Go through the data and retrieve each line that includes the string "MINDS".

****************************************

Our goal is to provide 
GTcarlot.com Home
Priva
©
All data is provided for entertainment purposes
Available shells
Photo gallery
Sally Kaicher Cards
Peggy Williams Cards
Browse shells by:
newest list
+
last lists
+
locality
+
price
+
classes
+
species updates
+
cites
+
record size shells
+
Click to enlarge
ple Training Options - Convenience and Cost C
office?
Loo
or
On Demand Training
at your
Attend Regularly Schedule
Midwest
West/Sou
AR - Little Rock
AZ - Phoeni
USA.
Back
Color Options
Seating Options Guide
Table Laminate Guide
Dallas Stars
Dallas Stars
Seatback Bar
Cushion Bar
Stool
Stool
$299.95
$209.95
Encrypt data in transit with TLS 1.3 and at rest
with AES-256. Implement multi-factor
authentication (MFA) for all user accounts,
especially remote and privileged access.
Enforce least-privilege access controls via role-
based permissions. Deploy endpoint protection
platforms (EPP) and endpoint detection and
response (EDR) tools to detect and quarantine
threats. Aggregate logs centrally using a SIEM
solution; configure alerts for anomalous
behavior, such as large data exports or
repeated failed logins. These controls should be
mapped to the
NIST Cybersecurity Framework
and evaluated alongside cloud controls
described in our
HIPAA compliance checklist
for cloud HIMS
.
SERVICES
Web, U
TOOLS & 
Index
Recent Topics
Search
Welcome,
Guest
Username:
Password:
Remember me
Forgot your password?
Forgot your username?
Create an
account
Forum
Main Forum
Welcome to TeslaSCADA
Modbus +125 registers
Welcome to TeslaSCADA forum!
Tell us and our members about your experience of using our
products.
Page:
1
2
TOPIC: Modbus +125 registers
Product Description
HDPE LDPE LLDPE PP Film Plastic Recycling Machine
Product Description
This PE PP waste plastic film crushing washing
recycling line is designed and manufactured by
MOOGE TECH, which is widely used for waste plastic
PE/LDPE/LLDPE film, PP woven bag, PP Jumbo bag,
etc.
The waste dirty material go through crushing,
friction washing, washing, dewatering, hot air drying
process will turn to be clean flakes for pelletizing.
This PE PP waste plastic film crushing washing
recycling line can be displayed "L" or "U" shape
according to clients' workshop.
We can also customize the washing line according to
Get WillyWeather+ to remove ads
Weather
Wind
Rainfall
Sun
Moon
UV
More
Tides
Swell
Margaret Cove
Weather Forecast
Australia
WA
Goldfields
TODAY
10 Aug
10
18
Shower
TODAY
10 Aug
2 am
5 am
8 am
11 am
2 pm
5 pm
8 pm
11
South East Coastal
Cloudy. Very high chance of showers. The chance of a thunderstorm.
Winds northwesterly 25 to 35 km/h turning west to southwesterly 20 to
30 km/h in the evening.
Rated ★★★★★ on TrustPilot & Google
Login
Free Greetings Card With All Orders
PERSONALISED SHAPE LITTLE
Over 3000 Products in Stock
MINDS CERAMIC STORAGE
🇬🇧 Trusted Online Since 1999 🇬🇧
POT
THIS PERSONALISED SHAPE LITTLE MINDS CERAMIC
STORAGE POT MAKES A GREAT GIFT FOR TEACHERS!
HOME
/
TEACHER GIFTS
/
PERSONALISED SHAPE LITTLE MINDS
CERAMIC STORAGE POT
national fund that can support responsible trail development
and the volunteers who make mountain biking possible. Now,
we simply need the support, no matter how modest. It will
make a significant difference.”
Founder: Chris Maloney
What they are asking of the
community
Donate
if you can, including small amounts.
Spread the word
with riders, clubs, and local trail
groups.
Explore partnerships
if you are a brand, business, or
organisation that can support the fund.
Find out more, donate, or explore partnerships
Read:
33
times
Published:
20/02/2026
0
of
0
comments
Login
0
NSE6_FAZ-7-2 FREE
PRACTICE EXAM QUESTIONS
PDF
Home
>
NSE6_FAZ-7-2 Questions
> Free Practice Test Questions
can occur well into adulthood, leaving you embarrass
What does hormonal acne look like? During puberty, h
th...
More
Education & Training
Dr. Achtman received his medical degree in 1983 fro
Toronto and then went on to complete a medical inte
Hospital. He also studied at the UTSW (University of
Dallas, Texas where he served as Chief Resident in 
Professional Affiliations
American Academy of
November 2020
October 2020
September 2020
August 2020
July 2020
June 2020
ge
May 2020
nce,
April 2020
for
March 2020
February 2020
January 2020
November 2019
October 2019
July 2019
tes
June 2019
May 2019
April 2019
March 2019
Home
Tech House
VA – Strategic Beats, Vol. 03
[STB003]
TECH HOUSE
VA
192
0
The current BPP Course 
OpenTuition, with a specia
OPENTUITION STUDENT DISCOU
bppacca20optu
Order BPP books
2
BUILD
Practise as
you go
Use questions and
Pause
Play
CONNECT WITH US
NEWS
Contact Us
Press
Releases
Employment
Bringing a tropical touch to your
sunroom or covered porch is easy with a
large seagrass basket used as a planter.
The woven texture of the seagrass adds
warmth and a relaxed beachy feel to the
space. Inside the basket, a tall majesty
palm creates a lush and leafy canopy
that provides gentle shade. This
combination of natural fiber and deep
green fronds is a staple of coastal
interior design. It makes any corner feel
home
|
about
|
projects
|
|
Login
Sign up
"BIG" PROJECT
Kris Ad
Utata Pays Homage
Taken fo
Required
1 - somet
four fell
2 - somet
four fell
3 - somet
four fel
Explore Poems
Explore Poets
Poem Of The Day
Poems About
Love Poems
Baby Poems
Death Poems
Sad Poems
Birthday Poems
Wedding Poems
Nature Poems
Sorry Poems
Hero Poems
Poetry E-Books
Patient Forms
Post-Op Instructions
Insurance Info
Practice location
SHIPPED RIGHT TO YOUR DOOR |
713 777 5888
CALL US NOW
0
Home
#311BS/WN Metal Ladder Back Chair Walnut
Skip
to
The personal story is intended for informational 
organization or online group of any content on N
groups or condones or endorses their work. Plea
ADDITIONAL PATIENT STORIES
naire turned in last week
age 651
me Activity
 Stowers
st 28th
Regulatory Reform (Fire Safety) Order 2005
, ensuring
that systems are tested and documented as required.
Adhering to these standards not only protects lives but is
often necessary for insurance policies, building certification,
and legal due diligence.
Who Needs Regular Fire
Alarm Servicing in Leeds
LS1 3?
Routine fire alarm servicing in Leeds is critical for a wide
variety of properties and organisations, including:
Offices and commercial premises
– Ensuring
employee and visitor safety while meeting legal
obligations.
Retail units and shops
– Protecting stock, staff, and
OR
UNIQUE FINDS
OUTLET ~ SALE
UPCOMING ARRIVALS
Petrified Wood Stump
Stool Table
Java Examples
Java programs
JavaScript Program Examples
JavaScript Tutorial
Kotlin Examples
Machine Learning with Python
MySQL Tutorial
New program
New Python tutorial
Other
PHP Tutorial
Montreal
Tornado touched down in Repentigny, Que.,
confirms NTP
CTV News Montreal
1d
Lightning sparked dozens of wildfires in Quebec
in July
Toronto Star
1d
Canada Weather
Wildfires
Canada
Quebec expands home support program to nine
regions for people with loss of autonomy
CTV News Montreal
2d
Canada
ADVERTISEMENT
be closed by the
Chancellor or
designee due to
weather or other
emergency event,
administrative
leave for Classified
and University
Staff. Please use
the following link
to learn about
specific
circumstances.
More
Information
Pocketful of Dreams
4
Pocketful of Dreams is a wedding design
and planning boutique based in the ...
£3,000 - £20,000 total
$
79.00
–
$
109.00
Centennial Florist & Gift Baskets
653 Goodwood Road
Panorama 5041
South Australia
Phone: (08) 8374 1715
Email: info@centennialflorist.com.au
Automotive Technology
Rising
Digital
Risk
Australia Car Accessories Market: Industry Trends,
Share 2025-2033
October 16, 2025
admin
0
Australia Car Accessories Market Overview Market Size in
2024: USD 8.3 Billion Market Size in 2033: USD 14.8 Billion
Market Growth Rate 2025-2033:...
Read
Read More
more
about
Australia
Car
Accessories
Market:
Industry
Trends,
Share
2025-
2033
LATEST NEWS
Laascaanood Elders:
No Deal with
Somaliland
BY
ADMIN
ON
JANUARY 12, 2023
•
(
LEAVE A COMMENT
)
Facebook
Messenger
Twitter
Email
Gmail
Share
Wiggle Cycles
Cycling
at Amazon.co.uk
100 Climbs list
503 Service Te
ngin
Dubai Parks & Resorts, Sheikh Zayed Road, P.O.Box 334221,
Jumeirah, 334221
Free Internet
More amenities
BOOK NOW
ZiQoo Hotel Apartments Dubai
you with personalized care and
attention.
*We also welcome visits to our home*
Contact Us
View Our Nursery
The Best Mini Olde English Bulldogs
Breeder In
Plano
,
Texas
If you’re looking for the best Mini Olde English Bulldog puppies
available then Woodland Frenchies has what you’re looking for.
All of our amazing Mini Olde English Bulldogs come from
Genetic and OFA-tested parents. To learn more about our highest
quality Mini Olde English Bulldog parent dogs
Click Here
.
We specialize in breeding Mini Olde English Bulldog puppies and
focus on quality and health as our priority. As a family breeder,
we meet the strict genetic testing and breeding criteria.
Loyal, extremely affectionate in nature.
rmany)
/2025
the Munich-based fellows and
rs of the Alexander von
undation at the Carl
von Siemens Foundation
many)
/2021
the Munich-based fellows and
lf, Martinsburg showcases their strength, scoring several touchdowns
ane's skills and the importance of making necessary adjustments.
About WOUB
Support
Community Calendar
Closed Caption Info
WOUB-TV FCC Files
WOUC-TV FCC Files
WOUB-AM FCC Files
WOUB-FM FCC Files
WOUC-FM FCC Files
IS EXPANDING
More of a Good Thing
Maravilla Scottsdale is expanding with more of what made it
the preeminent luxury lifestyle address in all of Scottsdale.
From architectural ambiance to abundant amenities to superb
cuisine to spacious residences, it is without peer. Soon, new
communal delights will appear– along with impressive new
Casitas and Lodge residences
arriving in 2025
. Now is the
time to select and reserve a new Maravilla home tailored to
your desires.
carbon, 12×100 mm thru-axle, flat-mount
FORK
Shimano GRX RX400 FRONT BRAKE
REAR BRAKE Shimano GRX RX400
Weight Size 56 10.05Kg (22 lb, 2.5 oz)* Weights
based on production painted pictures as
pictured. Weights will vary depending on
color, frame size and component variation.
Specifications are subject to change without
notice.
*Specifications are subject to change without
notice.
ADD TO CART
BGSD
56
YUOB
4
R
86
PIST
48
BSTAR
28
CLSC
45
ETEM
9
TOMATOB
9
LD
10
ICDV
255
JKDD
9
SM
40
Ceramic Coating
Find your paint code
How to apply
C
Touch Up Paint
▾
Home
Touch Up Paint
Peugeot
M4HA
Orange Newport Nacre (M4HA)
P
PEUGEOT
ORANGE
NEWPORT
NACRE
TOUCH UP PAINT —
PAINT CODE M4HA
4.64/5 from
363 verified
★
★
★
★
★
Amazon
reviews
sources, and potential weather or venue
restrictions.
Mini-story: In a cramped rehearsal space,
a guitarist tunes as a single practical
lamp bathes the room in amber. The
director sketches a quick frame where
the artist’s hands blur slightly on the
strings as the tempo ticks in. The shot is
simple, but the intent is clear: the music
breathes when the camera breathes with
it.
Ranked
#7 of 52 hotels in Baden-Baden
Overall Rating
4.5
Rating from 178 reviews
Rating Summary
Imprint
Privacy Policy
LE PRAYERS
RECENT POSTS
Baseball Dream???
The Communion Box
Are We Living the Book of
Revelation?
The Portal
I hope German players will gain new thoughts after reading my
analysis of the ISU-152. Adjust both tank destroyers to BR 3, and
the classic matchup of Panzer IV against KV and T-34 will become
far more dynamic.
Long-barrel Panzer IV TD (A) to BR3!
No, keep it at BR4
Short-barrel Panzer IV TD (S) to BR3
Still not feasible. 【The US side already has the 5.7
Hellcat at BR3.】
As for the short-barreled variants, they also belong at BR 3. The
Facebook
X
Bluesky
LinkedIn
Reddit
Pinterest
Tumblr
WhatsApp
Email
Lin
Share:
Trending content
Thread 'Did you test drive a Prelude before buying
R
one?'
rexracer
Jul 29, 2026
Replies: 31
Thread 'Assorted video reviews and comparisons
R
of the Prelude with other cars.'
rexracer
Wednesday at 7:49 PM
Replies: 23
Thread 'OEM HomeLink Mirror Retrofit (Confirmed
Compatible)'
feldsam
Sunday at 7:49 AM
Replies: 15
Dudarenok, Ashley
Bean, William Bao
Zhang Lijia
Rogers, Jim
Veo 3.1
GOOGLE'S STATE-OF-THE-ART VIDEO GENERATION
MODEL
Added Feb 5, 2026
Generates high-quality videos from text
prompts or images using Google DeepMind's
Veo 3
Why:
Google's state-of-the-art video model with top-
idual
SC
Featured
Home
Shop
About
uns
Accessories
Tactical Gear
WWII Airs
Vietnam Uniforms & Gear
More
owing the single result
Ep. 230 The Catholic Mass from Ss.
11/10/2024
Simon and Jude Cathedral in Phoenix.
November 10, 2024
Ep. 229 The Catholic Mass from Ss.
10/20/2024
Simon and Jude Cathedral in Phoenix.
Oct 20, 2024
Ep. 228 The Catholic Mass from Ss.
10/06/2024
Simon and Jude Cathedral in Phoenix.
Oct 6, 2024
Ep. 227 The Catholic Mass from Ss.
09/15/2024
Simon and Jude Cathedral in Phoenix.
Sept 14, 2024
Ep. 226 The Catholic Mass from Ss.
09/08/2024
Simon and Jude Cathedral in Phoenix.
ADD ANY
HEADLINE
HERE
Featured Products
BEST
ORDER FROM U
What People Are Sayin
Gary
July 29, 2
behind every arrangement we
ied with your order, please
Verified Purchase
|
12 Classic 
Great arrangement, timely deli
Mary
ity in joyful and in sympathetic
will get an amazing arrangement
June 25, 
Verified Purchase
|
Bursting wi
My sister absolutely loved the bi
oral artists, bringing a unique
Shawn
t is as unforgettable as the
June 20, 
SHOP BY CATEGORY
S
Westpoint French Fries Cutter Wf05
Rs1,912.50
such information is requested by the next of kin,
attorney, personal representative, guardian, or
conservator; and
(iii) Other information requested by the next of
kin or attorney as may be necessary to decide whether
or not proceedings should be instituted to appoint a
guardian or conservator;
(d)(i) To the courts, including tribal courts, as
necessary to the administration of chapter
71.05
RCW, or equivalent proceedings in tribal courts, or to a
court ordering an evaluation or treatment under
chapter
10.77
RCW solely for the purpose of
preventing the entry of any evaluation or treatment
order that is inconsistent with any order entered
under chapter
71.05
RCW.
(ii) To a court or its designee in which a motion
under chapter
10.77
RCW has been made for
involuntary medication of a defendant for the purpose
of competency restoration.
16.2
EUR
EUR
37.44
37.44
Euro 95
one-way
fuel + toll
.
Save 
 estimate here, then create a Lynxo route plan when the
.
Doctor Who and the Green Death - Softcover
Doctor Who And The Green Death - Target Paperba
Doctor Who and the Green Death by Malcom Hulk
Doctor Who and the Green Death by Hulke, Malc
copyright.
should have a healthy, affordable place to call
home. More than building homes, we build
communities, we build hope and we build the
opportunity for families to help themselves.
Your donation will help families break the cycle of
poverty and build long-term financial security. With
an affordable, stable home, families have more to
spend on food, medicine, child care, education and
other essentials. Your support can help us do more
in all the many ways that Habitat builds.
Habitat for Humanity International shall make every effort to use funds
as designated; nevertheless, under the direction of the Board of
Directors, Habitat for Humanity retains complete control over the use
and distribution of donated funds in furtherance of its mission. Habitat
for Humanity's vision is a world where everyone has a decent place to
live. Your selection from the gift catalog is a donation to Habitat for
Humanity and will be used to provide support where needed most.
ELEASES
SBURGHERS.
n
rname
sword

****************************************

TASK ANSWER →
MINDS CERAMIC STORAGE
THIS PERSONALISED SHAPE LITTLE MINDS CERAMIC
PERSONALISED SHAPE LITTLE MINDS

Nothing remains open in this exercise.